There are a significant number of such compatibility characters encoded in the Unicode Standard that were inherited from legacy Japanese character encoding standards. As a result of the required layout rules, these characters must be supported in East Asian fonts using separate glyphs for horizontal and vertical layout. Accordingly, one of the primary motivations for the Vertical_Orientation property value Tu is to identify the compatibility characters that exhibit such behavior.

The same layout rules apply in cases where a katakana word or ideographic sequence is displayed as a squared word, but no single, encoded compatibility character exists for that sequence in the Unicode Standard. For example, 有限会社 (yūgen gaisha “limited liability company”) and 財団法人 (zaidan hōjin “foundation”) are commonly displayed the same way in text as U+337F ㍿ SQUARE CORPORATION whose horizontal and vertical glyphs are shown in Table 3.

The individual katakana characters or CJK unified ideographs that comprise these squared words are assigned the Vertical_Orientation property value U, Tu, or Tr, and therefore remain upright in vertical layout or have their own vertical form. For example, U+3312 ㌒ SQUARE KYURII, whose horizontal and vertical glyphs are shown in Table 3, is composed of U+30AD キ KATAKANA LETTER KI, U+30E5 ュ KATAKANA LETTER SMALL YU, U+30EA リ KATAKANA LETTER RI, and U+30FC ー KATAKANA-HIRAGANA PROLONGED SOUND MARK. U+30AD and U+30EA are assigned the Vertical_Orientation property value U, U+30E5 is assigned Tu, and U+30FC is assigned Tr.

3.2.3 Right-to-Left Scripts

This property has a current limitation in that the handling of right-to-left scripts is not specified. This includes scripts that are predominantly written right to left, such as Arabic, along with right-to-left scripts that are meant to be written vertically, such as Chorasmian.

3.2.4 Quotation Marks

When certain quotation marks are displayed using fullwidth glyphs, a different glyph is normally used in vertical layout.

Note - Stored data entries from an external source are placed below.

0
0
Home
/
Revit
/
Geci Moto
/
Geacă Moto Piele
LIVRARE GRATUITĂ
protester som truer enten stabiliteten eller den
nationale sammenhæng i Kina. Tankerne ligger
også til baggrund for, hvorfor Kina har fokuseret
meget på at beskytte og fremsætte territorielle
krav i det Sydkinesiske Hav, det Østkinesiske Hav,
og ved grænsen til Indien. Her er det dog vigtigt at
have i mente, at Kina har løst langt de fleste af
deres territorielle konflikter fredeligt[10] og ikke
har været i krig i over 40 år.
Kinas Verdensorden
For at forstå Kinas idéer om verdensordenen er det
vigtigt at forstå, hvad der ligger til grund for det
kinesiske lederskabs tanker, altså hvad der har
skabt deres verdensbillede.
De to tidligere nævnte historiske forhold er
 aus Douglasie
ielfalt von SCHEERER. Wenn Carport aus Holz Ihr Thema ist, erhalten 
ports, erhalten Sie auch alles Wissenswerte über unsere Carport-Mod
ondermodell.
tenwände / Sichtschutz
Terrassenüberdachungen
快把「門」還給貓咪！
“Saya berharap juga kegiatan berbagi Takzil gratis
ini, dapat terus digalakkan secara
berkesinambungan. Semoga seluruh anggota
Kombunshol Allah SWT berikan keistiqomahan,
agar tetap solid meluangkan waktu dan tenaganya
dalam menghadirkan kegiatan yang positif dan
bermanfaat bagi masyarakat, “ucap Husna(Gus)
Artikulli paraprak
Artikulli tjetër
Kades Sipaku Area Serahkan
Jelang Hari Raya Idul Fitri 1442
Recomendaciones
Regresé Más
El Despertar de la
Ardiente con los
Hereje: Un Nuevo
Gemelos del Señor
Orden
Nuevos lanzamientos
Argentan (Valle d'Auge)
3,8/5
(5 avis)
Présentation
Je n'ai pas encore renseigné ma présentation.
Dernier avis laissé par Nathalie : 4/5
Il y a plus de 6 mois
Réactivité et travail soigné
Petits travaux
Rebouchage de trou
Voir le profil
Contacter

This is the case whether the implementation always uses a fullwidth glyph or does so in response to a Standardized Variation Sequence. It is ultimately up to the selected font’s tables, such as the presence of substitutions in the 'vert' (Vertical Alternates) layout feature, and the layout software to determine whether their glyphs should be simply rotated or substituted with a different glyph. The affected characters are the four quotation marks: U+2018 ‘ LEFT SINGLE QUOTATION MARK, U+2019 ’ RIGHT SINGLE QUOTATION MARK, U+201C “ LEFT DOUBLE QUOTATION MARK, and U+201D ” RIGHT DOUBLE QUOTATION MARK. The behavior of their fullwidth glyphs in vertical layout is shown in Table 2.

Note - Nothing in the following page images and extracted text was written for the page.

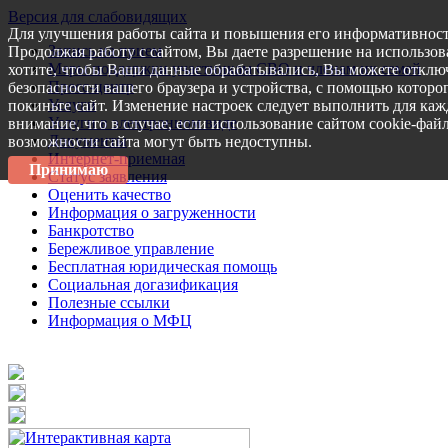
Версия для слабовидящих
Для улучшения работы сайта и повышения его информативност
Запись на прием
Продолжая работу с сайтом, Вы даете разрешение на использов
Меры поддержки участникам СВО и членам их семей
хотите, чтобы Ваши данные обрабатывались, Вы можете отключ
Пресс-центр
безопасности вашего браузера и устройства, с помощью которог
Услуги
покиньте сайт. Изменение настроек следует выполнить для каж
Услуги в электронном виде
внимание, что в случае, если использование сайтом cookie-фай
Документы
возможности сайта могут быть недоступны.
Интернет-приемная
Принимаю
Статус заявления
Оценить качество
Информация о загруженности
Банкротство
Бережливое управление
Бесплатная юридическая помощь
Социальная догазификация
Полезные ссылки
Информация о МФЦ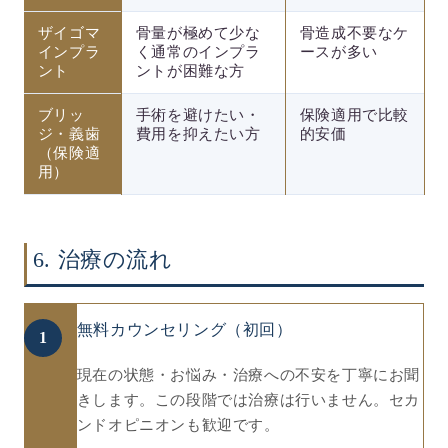
ザイゴマ
骨量が極めて少な
骨造成不要なケ
インプラ
く通常のインプラ
ースが多い
ント
ントが困難な方
ブリッ
手術を避けたい・
保険適用で比較
ジ・義歯
費用を抑えたい方
的安価
（保険適
用）
6. 治療の流れ
無料カウンセリング（初回）
1
現在の状態・お悩み・治療への不安を丁寧にお聞
きします。この段階では治療は行いません。セカ
ンドオピニオンも歓迎です。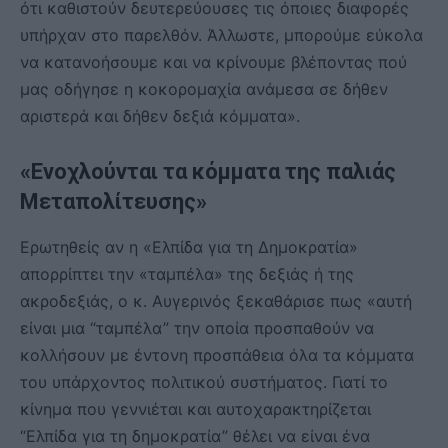
ότι καθιστούν δευτερεύουσες τις όποιες διαφορές
υπήρχαν στο παρελθόν. Άλλωστε, μπορούμε εύκολα
να κατανοήσουμε και να κρίνουμε βλέποντας πού
μας οδήγησε η κοκορομαχία ανάμεσα σε δήθεν
αριστερά και δήθεν δεξιά κόμματα».
«Ενοχλούνται τα κόμματα της παλιάς
Μεταπολίτευσης»
Ερωτηθείς αν η «Ελπίδα για τη Δημοκρατία»
απορρίπτει την «ταμπέλα» της δεξιάς ή της
ακροδεξιάς, ο κ. Αυγερινός ξεκαθάρισε πως «αυτή
είναι μια “ταμπέλα” την οποία προσπαθούν να
κολλήσουν με έντονη προσπάθεια όλα τα κόμματα
του υπάρχοντος πολιτικού συστήματος. Γιατί το
κίνημα που γεννιέται και αυτοχαρακτηρίζεται
“Ελπίδα για τη δημοκρατία” θέλει να είναι ένα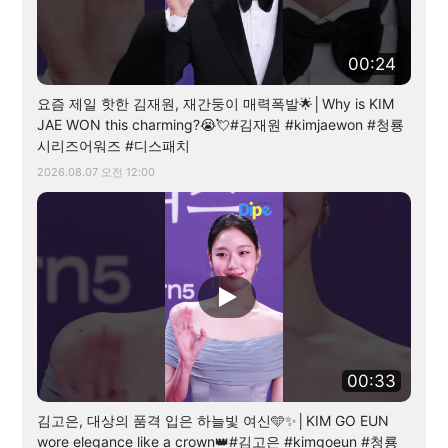
00:24
요즘 제일 핫한 김재원, 재간둥이 매력폭발🌟│Why is KIM
JAE WON this charming?😭💘#김재원 #kimjaewon #청룡
시리즈어워즈 #디스패치
2026.08.07 오전 12:00
00:33
김고은, 대상의 품격 입은 하늘빛 여신🩵✨│KIM GO EUN
wore elegance like a crown👑#김고은 #kimgoeun #청룡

Table 2. Fullwidth Quotation Mark Glyph Changes for Vertical Orientation

Note that the vertical forms of U+201C and U+201D are the same as the vertical forms of U+301D 〝 REVERSED DOUBLE PRIME QUOTATION MARK and U+301F 〟 LOW DOUBLE PRIME QUOTATION MARK, respectively, as shown in Table 3, and that there are no horizontal equivalents of the vertical forms of U+2018 and U+2019. In addition, according to conventions in China, as shown in the Vertical—Hans column of Table 2, the vertical forms of all four quotation marks are the same as the vertical forms of U+300C 「 LEFT CORNER BRACKET, U+300D 」 RIGHT CORNER BRACKET, U+300E 『 LEFT WHITE CORNER BRACKET, and U+300F 』 RIGHT WHITE CORNER BRACKET, respectively, which are also shown in Table 3.

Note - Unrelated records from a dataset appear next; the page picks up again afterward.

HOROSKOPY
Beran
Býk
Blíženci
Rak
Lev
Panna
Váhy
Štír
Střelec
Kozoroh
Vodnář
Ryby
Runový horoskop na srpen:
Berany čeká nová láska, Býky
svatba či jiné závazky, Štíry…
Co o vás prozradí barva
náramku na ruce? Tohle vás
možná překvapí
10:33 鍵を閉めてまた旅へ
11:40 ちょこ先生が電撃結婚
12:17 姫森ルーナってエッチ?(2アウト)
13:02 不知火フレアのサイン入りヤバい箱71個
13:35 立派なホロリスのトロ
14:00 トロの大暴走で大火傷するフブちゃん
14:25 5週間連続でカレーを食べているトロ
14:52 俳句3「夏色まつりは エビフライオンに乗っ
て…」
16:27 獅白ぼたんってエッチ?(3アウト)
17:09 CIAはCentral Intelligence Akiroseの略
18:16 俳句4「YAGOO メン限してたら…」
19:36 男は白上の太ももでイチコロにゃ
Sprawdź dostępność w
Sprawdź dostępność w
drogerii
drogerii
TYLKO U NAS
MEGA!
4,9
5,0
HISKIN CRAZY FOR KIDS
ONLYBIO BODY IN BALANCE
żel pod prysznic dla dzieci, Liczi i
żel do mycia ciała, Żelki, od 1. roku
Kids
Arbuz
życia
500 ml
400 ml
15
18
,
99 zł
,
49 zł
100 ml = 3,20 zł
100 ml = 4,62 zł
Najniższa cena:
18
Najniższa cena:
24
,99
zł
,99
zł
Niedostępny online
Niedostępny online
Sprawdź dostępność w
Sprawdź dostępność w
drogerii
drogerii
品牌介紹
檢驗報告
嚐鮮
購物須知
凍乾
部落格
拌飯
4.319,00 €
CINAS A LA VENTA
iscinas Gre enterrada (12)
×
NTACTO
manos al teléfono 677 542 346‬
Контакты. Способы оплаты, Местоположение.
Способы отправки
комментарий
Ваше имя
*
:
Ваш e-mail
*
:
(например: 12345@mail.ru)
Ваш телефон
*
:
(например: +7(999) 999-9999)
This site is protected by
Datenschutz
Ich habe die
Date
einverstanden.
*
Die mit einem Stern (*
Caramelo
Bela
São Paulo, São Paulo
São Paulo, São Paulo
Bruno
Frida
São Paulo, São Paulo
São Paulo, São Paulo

3.3 Vertical Glyphs in the Code Charts

The Unicode code charts generally show characters in the orientation they take when used in horizontal lines. However, prior to Unicode 7.0, there were a few exceptions, mostly for characters or scripts which are normally written in vertical lines; in those cases, the code charts used to show the characters in the same orientation as in vertical lines. Furthermore, such characters are often rotated when displayed in horizontal lines; Figure 3 shows an example of Mongolian text in horizontal lines in which the Mongolian characters are rotated 90 degrees counterclockwise with respect to the code charts prior to Unicode 7.0.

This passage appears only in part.